**Problem to work on:**
Copy out exactly, from the entries that follow, the line holding "por lo que es de suma", the line holding "статслужбы.", and all lines between them, but no pictures.

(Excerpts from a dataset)
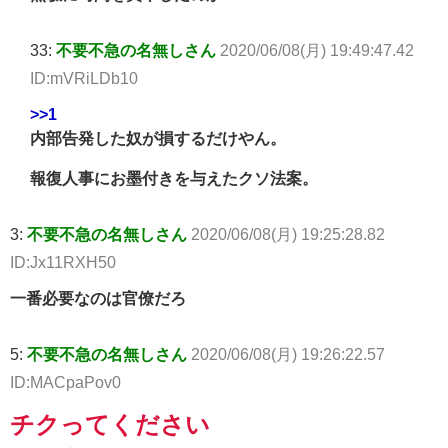
33:
不要不急の名無しさん
2020/06/08(月) 19:49:47.42
ID:mVRiLDb10
>>1
内部告発した奴が損するだけやん。
報復人事にお墨付きを与えたクソ法案。
3:
不要不急の名無しさん
2020/06/08(月) 19:25:28.82
ID:Jx11RXH50
一番必要なのは官僚だろ
5:
不要不急の名無しさん
2020/06/08(月) 19:26:22.57
ID:MACpaPov0
チクってください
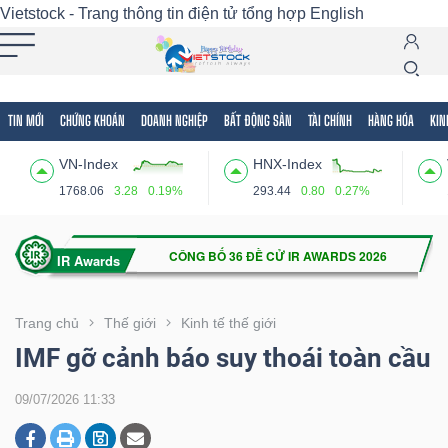
Vietstock - Trang thông tin điện tử tổng hợp
English
TIN MỚI
CHỨNG KHOÁN
DOANH NGHIỆP
BẤT ĐỘNG SẢN
TÀI CHÍNH
HÀNG HÓA
KIN
Tất cả
Tính năng
Ngành
Mã chứng khoán
Lãnh
VN-Index
HNX-Index
Tính
1768.06
3.28
0.19%
293.44
0.80
0.27%
năng
(-)
VIETSTOCK
Trang chủ
Thế giới
Kinh tế thế giới
IMF gỡ cảnh báo suy thoái toàn cầu
CHỨNG
09/07/2026 11:33
KHOÁN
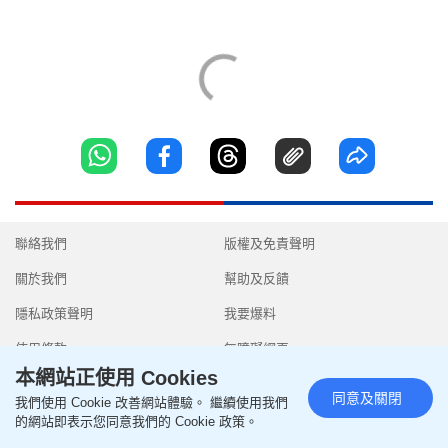
聯絡我們
版權及免責聲明
關於我們
幫助及反饋
隱私政策聲明
我要爆料
使用條款
無障礙網頁
本網站正使用 Cookies
同意及關閉
我們使用 Cookie 改善網站體驗。 繼續使用我們
的網站即表示您同意我們的 Cookie 政策。
Copyright © 2026 SingTao Ltd.All rights reserved.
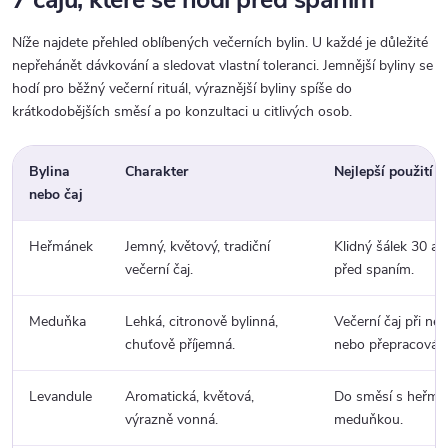
Níže najdete přehled oblíbených večerních bylin. U každé je důležité
nepřehánět dávkování a sledovat vlastní toleranci. Jemnější byliny se
hodí pro běžný večerní rituál, výraznější byliny spíše do
krátkodobějších směsí a po konzultaci u citlivých osob.
Bylina
Charakter
Nejlepší použití
nebo čaj
Heřmánek
Jemný, květový, tradiční
Klidný šálek 30 až
večerní čaj.
před spaním.
Meduňka
Lehká, citronově bylinná,
Večerní čaj při nek
chuťově příjemná.
nebo přepracování
Levandule
Aromatická, květová,
Do směsí s heřm
výrazně vonná.
meduňkou.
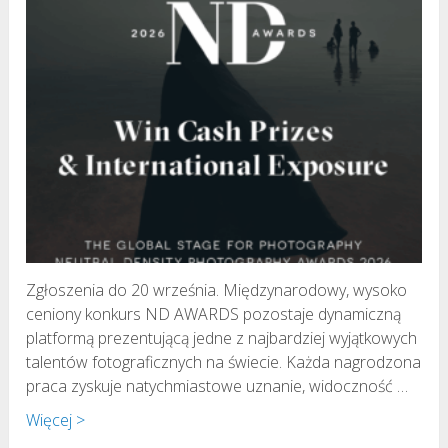
Zgłoszenia do 20 września. Międzynarodowy, wysoko
ceniony konkurs ND AWARDS pozostaje dynamiczną
platformą prezentującą jedne z najbardziej wyjątkowych
talentów fotograficznych na świecie. Każda nagrodzona
praca zyskuje natychmiastowe uznanie, widoczność …
Więcej >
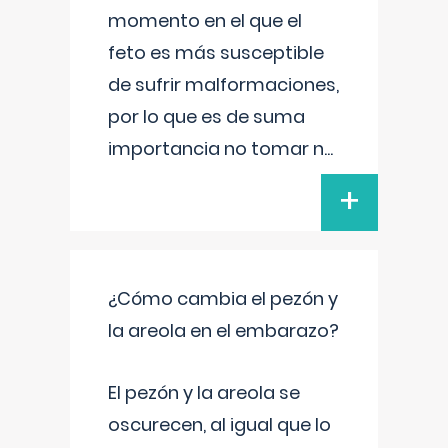
momento en el que el
feto es más susceptible
de sufrir malformaciones,
por lo que es de suma
importancia no tomar n
...
+
¿Cómo cambia el pezón y
la areola en el embarazo?
El pezón y la areola se
oscurecen, al igual que lo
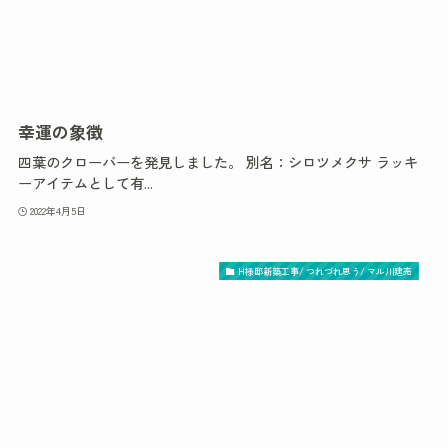
幸運の象徴
四葉のクローバーを発見しました。 別名：シロツメクサ ラッキ
ーアイテムとして有...
2022年4月5日
H様邸新築工事/ つれづれ思う/ マル川建売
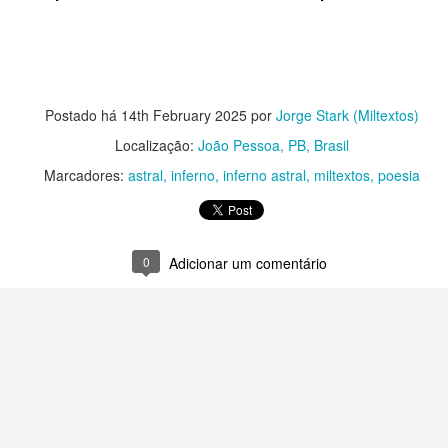
ia xadrez.
esgrima.
ema.
snudar.
Postado há
14th February 2025
por
Jorge Stark (Miltextos)
Localização:
João Pessoa, PB, Brasil
Marcadores:
astral
inferno
inferno astral
miltextos
poesia
.
r.
amado encontro.
0
Adicionar um comentário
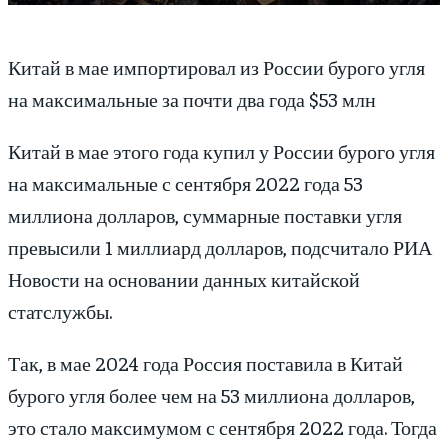
Китай в мае импортировал из России бурого угля
на максимальные за почти два года $53 млн
Китай в мае этого года купил у России бурого угля
на максимальные с сентября 2022 года 53
миллиона долларов, суммарные поставки угля
превысили 1 миллиард долларов, подсчитало РИА
Новости на основании данных китайской
статслужбы.
Так, в мае 2024 года Россия поставила в Китай
бурого угля более чем на 53 миллиона долларов,
это стало максимумом с сентября 2022 года. Тогда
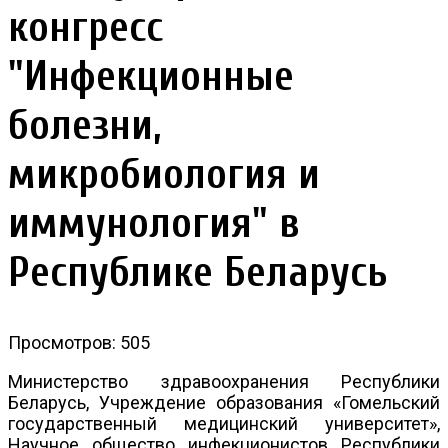
конгресс
"Инфекционные
болезни,
микробиология и
иммунология" в
Республике Беларусь
Просмотров: 505
Министерство здравоохранения Республики
Беларусь, Учреждение образования «Гомельский
государственный медицинский университет»,
Научное общество инфекционистов Республики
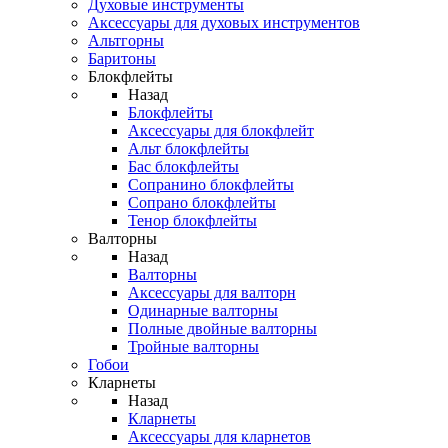
Духовые инструменты
Аксессуары для духовых инструментов
Альтгорны
Баритоны
Блокфлейты
Назад
Блокфлейты
Аксессуары для блокфлейт
Альт блокфлейты
Бас блокфлейты
Сопранино блокфлейты
Сопрано блокфлейты
Тенор блокфлейты
Валторны
Назад
Валторны
Аксессуары для валторн
Одинарные валторны
Полные двойные валторны
Тройные валторны
Гобои
Кларнеты
Назад
Кларнеты
Аксессуары для кларнетов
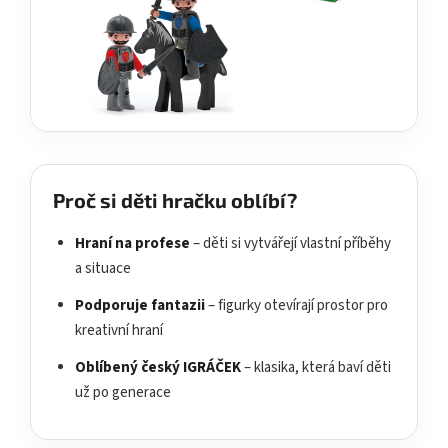
Proč si děti hračku oblíbí?
Hraní na profese
– děti si vytvářejí vlastní příběhy
a situace
Podporuje fantazii
– figurky otevírají prostor pro
kreativní hraní
Oblíbený český IGRÁČEK
– klasika, která baví děti
už po generace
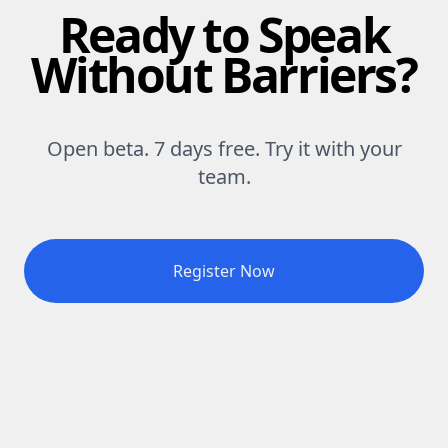
Ready to Speak
Without Barriers?
Open beta. 7 days free. Try it with your
team.
Register Now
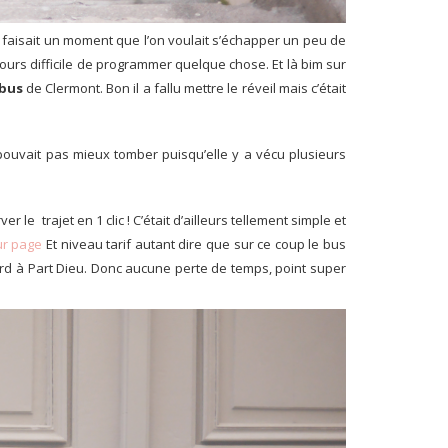
 faisait un moment que l’on voulait s’échapper un peu de
ours difficile de programmer quelque chose. Et là bim sur
 bus
de Clermont. Bon il a fallu mettre le réveil mais c’était
e pouvait pas mieux tomber puisqu’elle y a vécu plusieurs
 le trajet en 1 clic ! C’était d’ailleurs tellement simple et
ur page
Et niveau tarif autant dire que sur ce coup le bus
tard à Part Dieu. Donc aucune perte de temps, point super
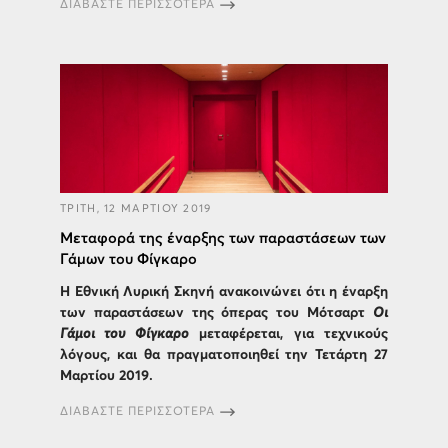
ΔΙΑΒΑΣΤΕ ΠΕΡΙΣΣΟΤΕΡΑ
ΤΡΙΤΗ, 12 ΜΑΡΤΙΟΥ 2019
Μεταφορά της έναρξης των παραστάσεων των
Γάμων του Φίγκαρο
Η Εθνική Λυρική Σκηνή ανακοινώνει ότι η έναρξη
των παραστάσεων της όπερας του Μότσαρτ
Οι
Γάμοι του Φίγκαρο
μεταφέρεται, για τεχνικούς
λόγους, και θα πραγματοποιηθεί την Τετάρτη 27
Μαρτίου 2019.
ΔΙΑΒΑΣΤΕ ΠΕΡΙΣΣΟΤΕΡΑ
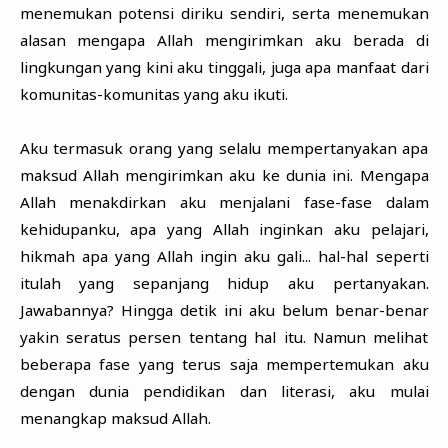
menemukan potensi diriku sendiri, serta menemukan
alasan mengapa Allah mengirimkan aku berada di
lingkungan yang kini aku tinggali, juga apa manfaat dari
komunitas-komunitas yang aku ikuti.
Aku termasuk orang yang selalu mempertanyakan apa
maksud Allah mengirimkan aku ke dunia ini. Mengapa
Allah menakdirkan aku menjalani fase-fase dalam
kehidupanku, apa yang Allah inginkan aku pelajari,
hikmah apa yang Allah ingin aku gali... hal-hal seperti
itulah yang sepanjang hidup aku pertanyakan.
Jawabannya? Hingga detik ini aku belum benar-benar
yakin seratus persen tentang hal itu. Namun melihat
beberapa fase yang terus saja mempertemukan aku
dengan dunia pendidikan dan literasi, aku mulai
menangkap maksud Allah.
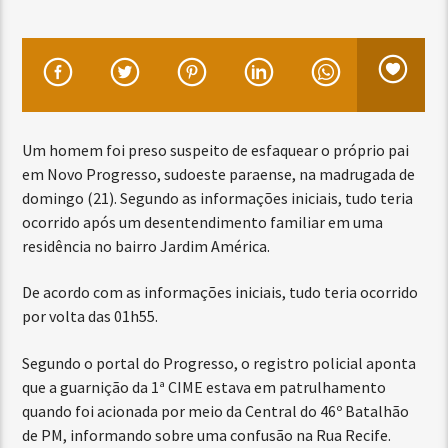
Um homem foi preso suspeito de esfaquear o próprio pai
em Novo Progresso, sudoeste paraense, na madrugada de
domingo (21). Segundo as informações iniciais, tudo teria
ocorrido após um desentendimento familiar em uma
residência no bairro Jardim América.
De acordo com as informações iniciais, tudo teria ocorrido
por volta das 01h55.
Segundo o portal do Progresso, o registro policial aponta
que a guarnição da 1ª CIME estava em patrulhamento
quando foi acionada por meio da Central do 46º Batalhão
de PM, informando sobre uma confusão na Rua Recife.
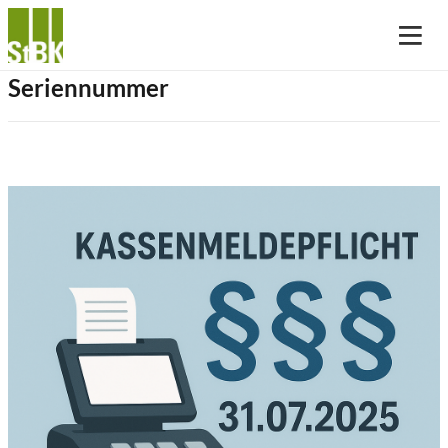
Seriennummer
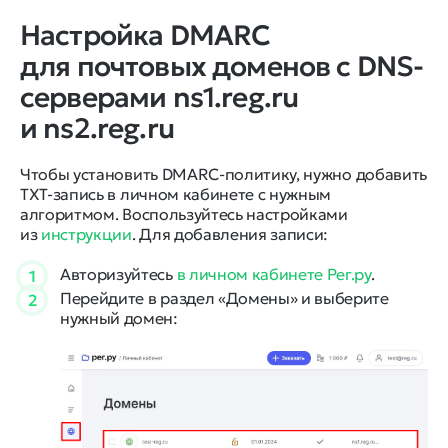
Настройка DMARC
для почтовых доменов с DNS-
серверами ns1.reg.ru
и ns2.reg.ru
Чтобы установить DMARC-политику, нужно добавить
TXT-запись в личном кабинете с нужным
алгоритмом. Воспользуйтесь настройками
из
инструкции
. Для добавления записи:
Авторизуйтесь
в личном кабинете Рег.ру
.
1
Перейдите в раздел «Домены» и выберите
2
нужный домен:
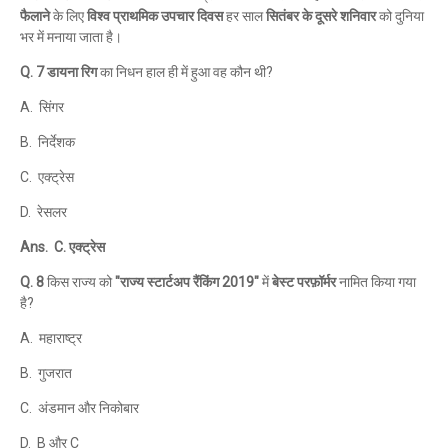
फैलाने
के लिए
विश्व प्राथमिक उपचार दिवस
हर साल
सितंबर के दूसरे शनिवार
को दुनिया
भर में मनाया जाता है।
Q. 7 डायना रिग
का निधन हाल ही में हुआ वह कौन थी?
A. सिंगर
B. निर्देशक
C. एक्ट्रेस
D. रेसलर
Ans. C. एक्ट्रेस
Q. 8
किस राज्य को
"राज्य स्टार्टअप रैंकिंग 2019"
में
बेस्ट परफ़ॉर्मर
नामित किया गया
है?
A. महाराष्ट्र
B. गुजरात
C. अंडमान और निकोबार
D. B और C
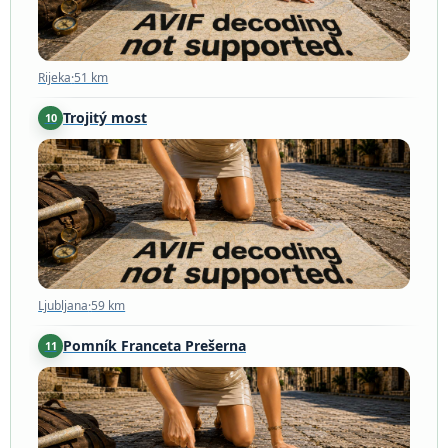
Rijeka
·
51 km
Trojitý most
10
Ljubljana
·
59 km
Ljubljana
·
59 km
Pomník Franceta Prešerna
11
Ljubljana
·
59 km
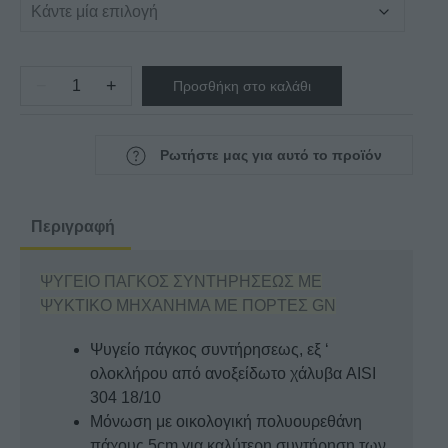
−
+
Προσθήκη στο καλάθι
ΨΥΓΕΙΟ
ΠΑΓΚΟΣ
ΣΥΝΤΗΡΗΣΕΩΣ
Ρωτήστε μας για αυτό το προϊόν
ΜΕ
ΨΥΚΤΙΚΟ
ΜΗΧΑΝΗΜΑ
Περιγραφή
ΣΕΙΡΑ
70
ΨΥΓΕΙΟ ΠΑΓΚΟΣ ΣΥΝΤΗΡΗΣΕΩΣ ΜΕ
ΜΕ
ΨΥΚΤΙΚΟ ΜΗΧΑΝΗΜΑ ΜΕ ΠΟΡΤΕΣ GN
ΠΟΡΤΕΣ
GN
Ψυγείο πάγκος συντήρησεως, εξ ‘
ποσότητα
ολοκλήρου από ανοξείδωτο χάλυβα AISI
304 18/10
Μόνωση με οικολογική πολυουρεθάνη
πάχους 5cm για καλύτερη συντήρηση των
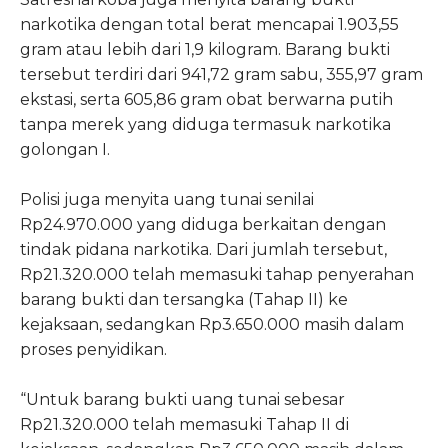
narkotika dengan total berat mencapai 1.903,55
gram atau lebih dari 1,9 kilogram. Barang bukti
tersebut terdiri dari 941,72 gram sabu, 355,97 gram
ekstasi, serta 605,86 gram obat berwarna putih
tanpa merek yang diduga termasuk narkotika
golongan I.
Polisi juga menyita uang tunai senilai
Rp24.970.000 yang diduga berkaitan dengan
tindak pidana narkotika. Dari jumlah tersebut,
Rp21.320.000 telah memasuki tahap penyerahan
barang bukti dan tersangka (Tahap II) ke
kejaksaan, sedangkan Rp3.650.000 masih dalam
proses penyidikan.
“Untuk barang bukti uang tunai sebesar
Rp21.320.000 telah memasuki Tahap II di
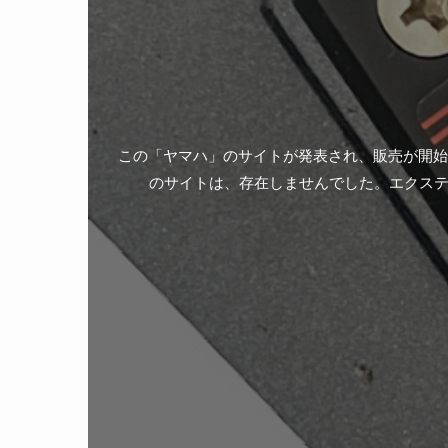
この「ヤマハ」のサイトが発表され、販売が開始
のサイトは、存在しませんでした。エクス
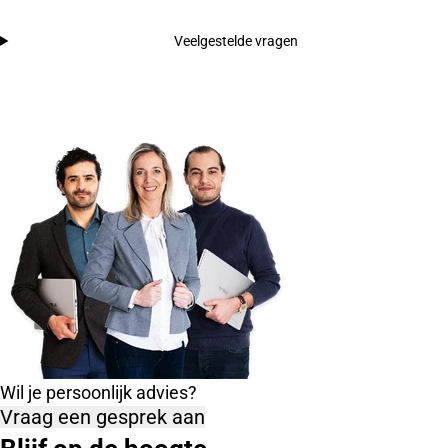
Veelgestelde vragen
Wil je persoonlijk advies?
Vraag een gesprek aan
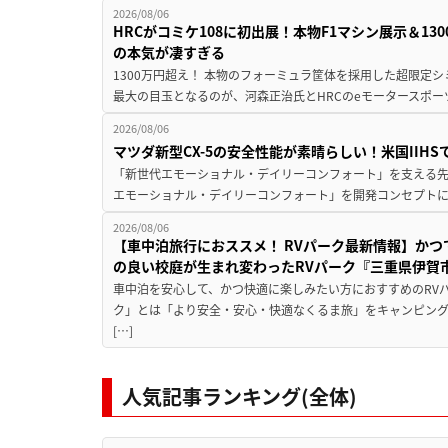
2026/08/06
HRCがコミケ108に初出展！本物F1マシン展示＆1
の本気が凄すぎる
1300万円超え！ 本物のフォーミュラ筐体を採用した超限定
最大の目玉となるのが、河森正治氏とHRCのeモータースポー
2026/08/06
マツダ新型CX-5の安全性能が素晴らしい！米国IIH
「新世代エモーショナル・デイリーコンフォート」を支える先進安
エモーショナル・デイリーコンフォート」を開発コンセプトに
2026/08/06
【車中泊旅行におススメ！ RVパーク最新情報】か
の良い校庭が生まれ変わったRVパーク『三重県伊賀市
車中泊を安心して、かつ快適に楽しみたい方におすすめのRVパ
ク」とは「より安全・安心・快適なくるま旅」をキャンピン
[…]
人気記事ランキング(全体)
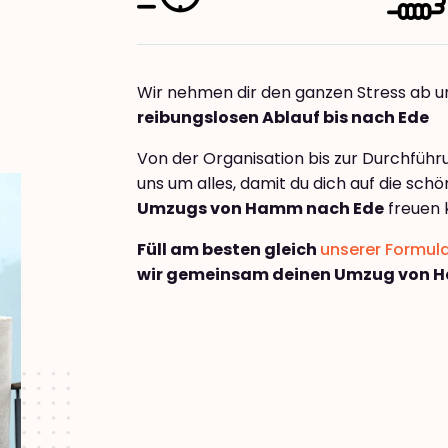
Wir nehmen dir den ganzen Stress ab u
reibungslosen Ablauf bis nach Ede
Von der Organisation bis zur Durchfüh
uns um alles, damit du dich auf die sch
Umzugs von Hamm nach Ede
freuen 
Füll am besten gleich
unserer Formul
wir gemeinsam deinen Umzug von 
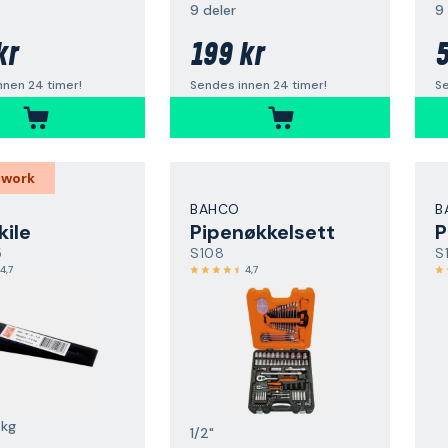
9 deler
9 
kr
199 kr
5
nnen 24 timer!
Sendes innen 24 timer!
Se
 work
BAHCO
B
kile
Pipenøkkelsett
P
5
S108
S
4,7
4,7
 kg
1/2"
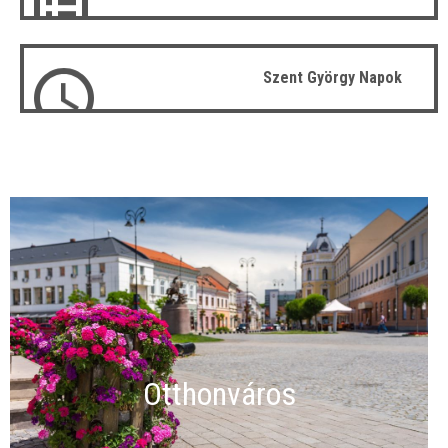
Szent György Napok
Otthonváros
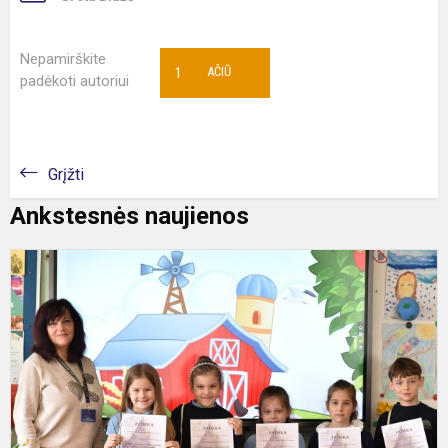
Nepamirškite
1
AČIŪ
padėkoti autoriui
Grįžti
Ankstesnės naujienos
1
k
m
d
k
„
p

**Exercise result:**
por lo que es de suma
importancia no tomar n
...
+
¿Cómo cambia el pezón y
la areola en el embarazo?
El pezón y la areola se
oscurecen, al igual que lo
幸運の象徴
四葉のクローバーを発見しました。 別名：シロツメクサ ラッキ
ーアイテムとして有...
2022年4月5日
H様邸新築工事/ つれづれ思う/ マル川建売
ia xadrez.
esgrima.
ema.
snudar.
Postado há
14th February 2025
por
Jorge Stark (Miltextos)
Localização:
João Pessoa, PB, Brasil
Marcadores:
astral
inferno
inferno astral
miltextos
poesia
.
r.
amado encontro.
0
Adicionar um comentário
Китай в мае импортировал из России бурого угля
на максимальные за почти два года $53 млн
Китай в мае этого года купил у России бурого угля
на максимальные с сентября 2022 года 53
миллиона долларов, суммарные поставки угля
превысили 1 миллиард долларов, подсчитало РИА
Новости на основании данных китайской
статслужбы.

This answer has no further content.